> Available records:
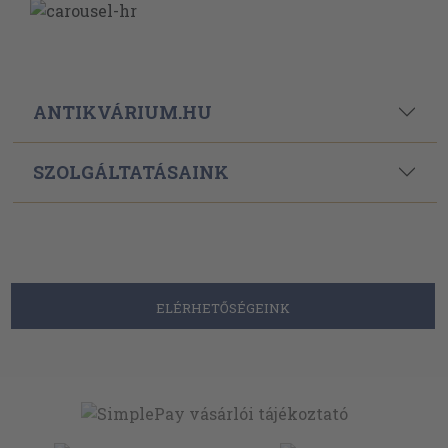
ANTIKVÁRIUM.HU
SZOLGÁLTATÁSAINK
ELÉRHETŐSÉGEINK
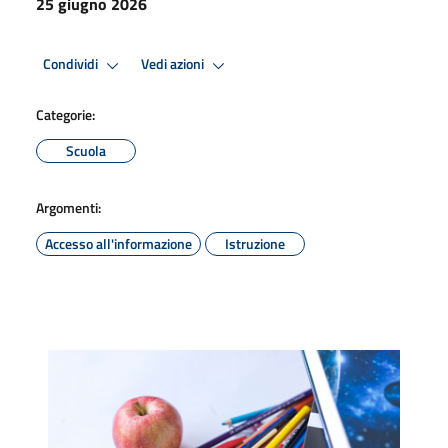
25 giugno 2026
Condividi
Vedi azioni
Categorie:
Scuola
Argomenti:
Accesso all'informazione
Istruzione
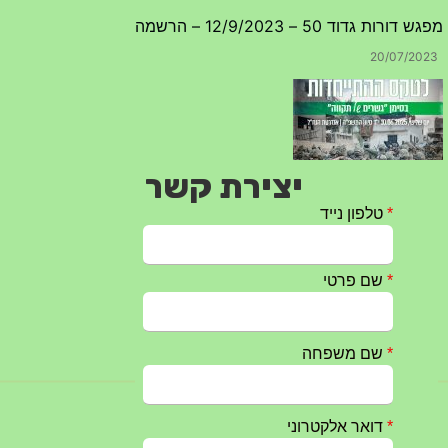
20/07/2023
יצירת קשר
טקס ההתיחדות עם החללים לשנת 2025 – 10 יוני 2025
27/05/2025
מופע הגבעטרון ב 10.10.2024 נדחה בשל המצב הבטחוני
25/09/2024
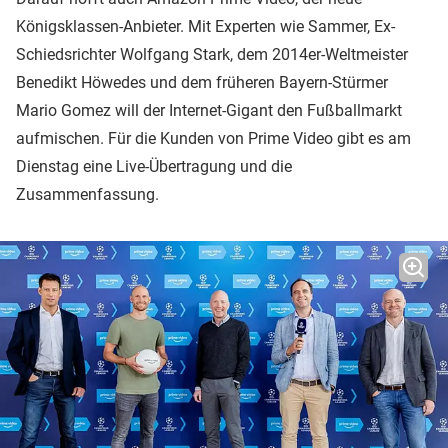
Königsklassen-Anbieter. Mit Experten wie Sammer, Ex-
Schiedsrichter Wolfgang Stark, dem 2014er-Weltmeister
Benedikt Höwedes und dem früheren Bayern-Stürmer
Mario Gomez will der Internet-Gigant den Fußballmarkt
aufmischen. Für die Kunden von Prime Video gibt es am
Dienstag eine Live-Übertragung und die
Zusammenfassung.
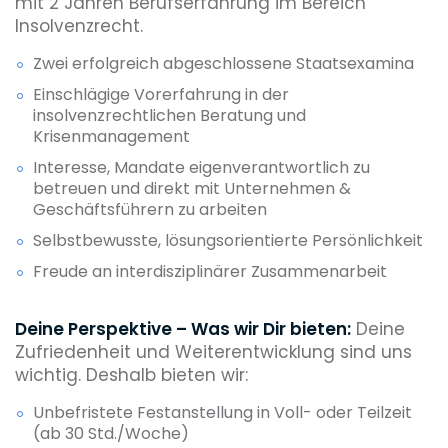
mit 2 Jahren Berufserfahrung im Bereich
Insolvenzrecht.
Zwei erfolgreich abgeschlossene Staatsexamina
Einschlägige Vorerfahrung in der
insolvenzrechtlichen Beratung und
Krisenmanagement
Interesse, Mandate eigenverantwortlich zu
betreuen und direkt mit Unternehmen &
Geschäftsführern zu arbeiten
Selbstbewusste, lösungsorientierte Persönlichkeit
Freude an interdisziplinärer Zusammenarbeit
Deine Perspektive – Was wir Dir bieten:
Deine
Zufriedenheit und Weiterentwicklung sind uns
wichtig. Deshalb bieten wir:
Unbefristete Festanstellung in Voll- oder Teilzeit
(ab 30 Std./Woche)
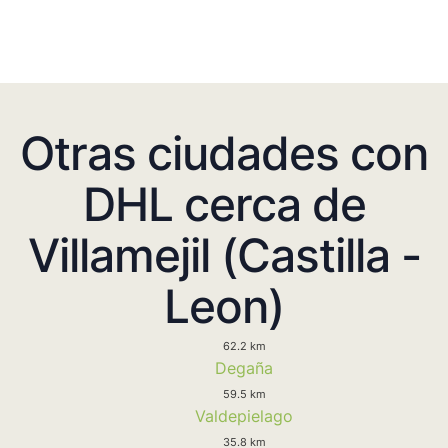
Otras ciudades con
DHL cerca de
Villamejil (Castilla -
Leon)
62.2 km
Degaña
59.5 km
Valdepielago
35.8 km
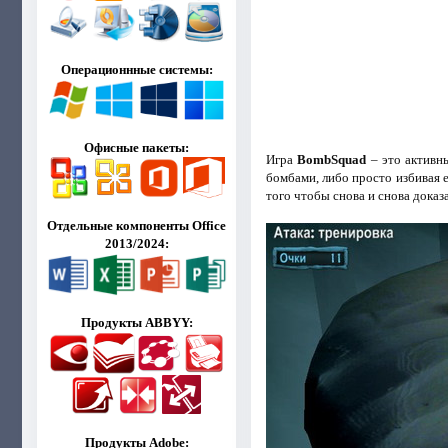
Операционнные системы:
Офисные пакеты:
Игра
BombSquad
– это активн
бомбами, либо просто избивая е
того чтобы снова и снова доказ
Отдельные компоненты Office
2013/2024:
Продукты ABBYY:
Продукты Adobe:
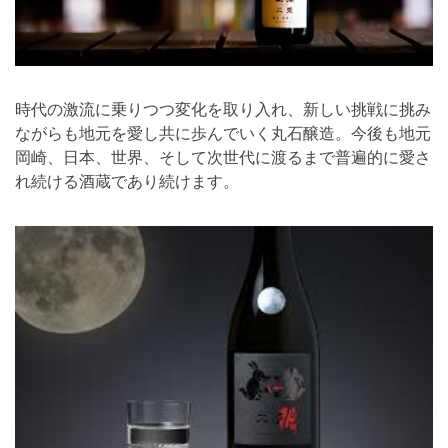
時代の激流に乗りつつ変化を取り入れ、新しい挑戦に挑み
ながらも地元を愛し共に歩んでいく丸石醸造。今後も地元
岡崎、日本、世界、そして次世代に渡るまで普遍的に愛さ
れ続ける酒蔵であり続けます。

> Instructions to follow: Your reply should restate the data above word for word and contain no pictures.

> Result of this exercise:
ANTIKVÁRIUM.HU
SZOLGÁLTATÁSAINK
ELÉRHETŐSÉGEINK
25 giugno 2026
Condividi
Vedi azioni
Categorie:
Scuola
Argomenti:
Accesso all'informazione
Istruzione
20/07/2023
יצירת קשר
טקס ההתיחדות עם החללים לשנת 2025 – 10 יוני 2025
27/05/2025
מופע הגבעטרון ב 10.10.2024 נדחה בשל המצב הבטחוני
25/09/2024
Königsklassen-Anbieter. Mit Experten wie Sammer, Ex-
Schiedsrichter Wolfgang Stark, dem 2014er-Weltmeister
Benedikt Höwedes und dem früheren Bayern-Stürmer
Mario Gomez will der Internet-Gigant den Fußballmarkt
aufmischen. Für die Kunden von Prime Video gibt es am
Dienstag eine Live-Übertragung und die
Zusammenfassung.
mit 2 Jahren Berufserfahrung im Bereich
Insolvenzrecht.
Zwei erfolgreich abgeschlossene Staatsexamina
Einschlägige Vorerfahrung in der
insolvenzrechtlichen Beratung und
Krisenmanagement
Interesse, Mandate eigenverantwortlich zu
betreuen und direkt mit Unternehmen &
Geschäftsführern zu arbeiten
Selbstbewusste, lösungsorientierte Persönlichkeit
Freude an interdisziplinärer Zusammenarbeit
Deine Perspektive – Was wir Dir bieten:
Deine
Zufriedenheit und Weiterentwicklung sind uns
wichtig. Deshalb bieten wir:
Unbefristete Festanstellung in Voll- oder Teilzeit
(ab 30 Std./Woche)
Otras ciudades con
DHL cerca de
Villamejil (Castilla -
Leon)
62.2 km
Degaña
59.5 km
Valdepielago
35.8 km
Операционнные системы:
Офисные пакеты:
Игра
BombSquad
– это активн
бомбами, либо просто избивая е
того чтобы снова и снова доказ
Отдельные компоненты Office
2013/2024:
Продукты ABBYY:
Продукты Adobe:
時代の激流に乗りつつ変化を取り入れ、新しい挑戦に挑み
ながらも地元を愛し共に歩んでいく丸石醸造。今後も地元
岡崎、日本、世界、そして次世代に渡るまで普遍的に愛さ
れ続ける酒蔵であり続けます。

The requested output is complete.